Consumer Price Index (CPI)
- It is an index which measures the weighted average of prices of a basket of consumer goods and services such as transportation, food and medical care.
- It is calculated by measuring price changes for each item in the predetermined basket of goods and services and averaging them.
- It is released by the National Statistical Office (NSO) under the Ministry of Statistics and Programme Implementation.
- The base year used to calculate CPI in India is 2011-2012.
WPI Vs CPI
- While the Wholesale Price Index keeps track of the wholesale price of goods, the CPI measures the average price that households pay for a basket of different goods and services.

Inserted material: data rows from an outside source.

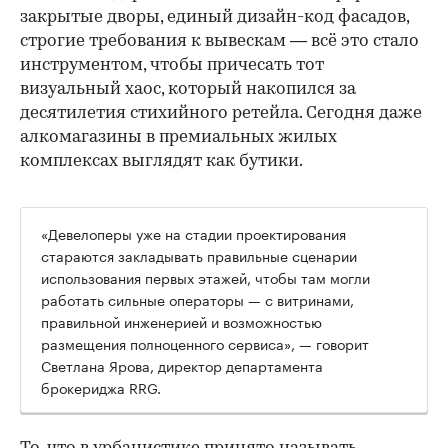
закрытые дворы, единый дизайн-код фасадов,
строгие требования к вывескам — всё это стало
инструментом, чтобы причесать тот
визуальный хаос, который накопился за
десятилетия стихийного ретейла. Сегодня даже
алкомагазины в премиальных жилых
комплексах выглядят как бутики.
«Девелоперы уже на стадии проектирования
стараются закладывать правильные сценарии
использования первых этажей, чтобы там могли
работать сильные операторы — с витринами,
правильной инженерией и возможностью
размещения полноценного сервиса», — говорит
Светлана Ярова, директор департамента
брокериджа RRG.
00:00
/
00:00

- The CPI basket consists of services like housing, education, medical care, recreation etc. which are not part of WPI basket. A significant proportion of WPI item basket represents manufacturing inputs and intermediate goods like minerals, basic metals, machinery etc. whose prices are influenced by global factors but these are not directly consumed by the households and are not part of the CPI item basket.
- Even as the WPI is used as a key measure of inflation in some economies, the RBI no longer uses it for policy purposes. The central bank currently uses the Consumer Price Index as a key measure of inflation to set the monetary and credit policy.
- Under the flexible inflation targeting (FIT) framework, RBI aims to contain CPI based inflation within 4 percent with a band of (+/-) 2 percent.
Why in News?
- India’s retail inflation rate, measured by the Consumer Price Index or CPI, rose mildly in October to 4.48% year-on-year from 4.35% in September due to an uptick in food prices. The inflation was 7.61% in October last year.
- For the fourth month in a row, CPI has been below the Reserve Bank of India’s six percent margin. The RBI has projected the CPI inflation at 5.3 per cent for 2021-22.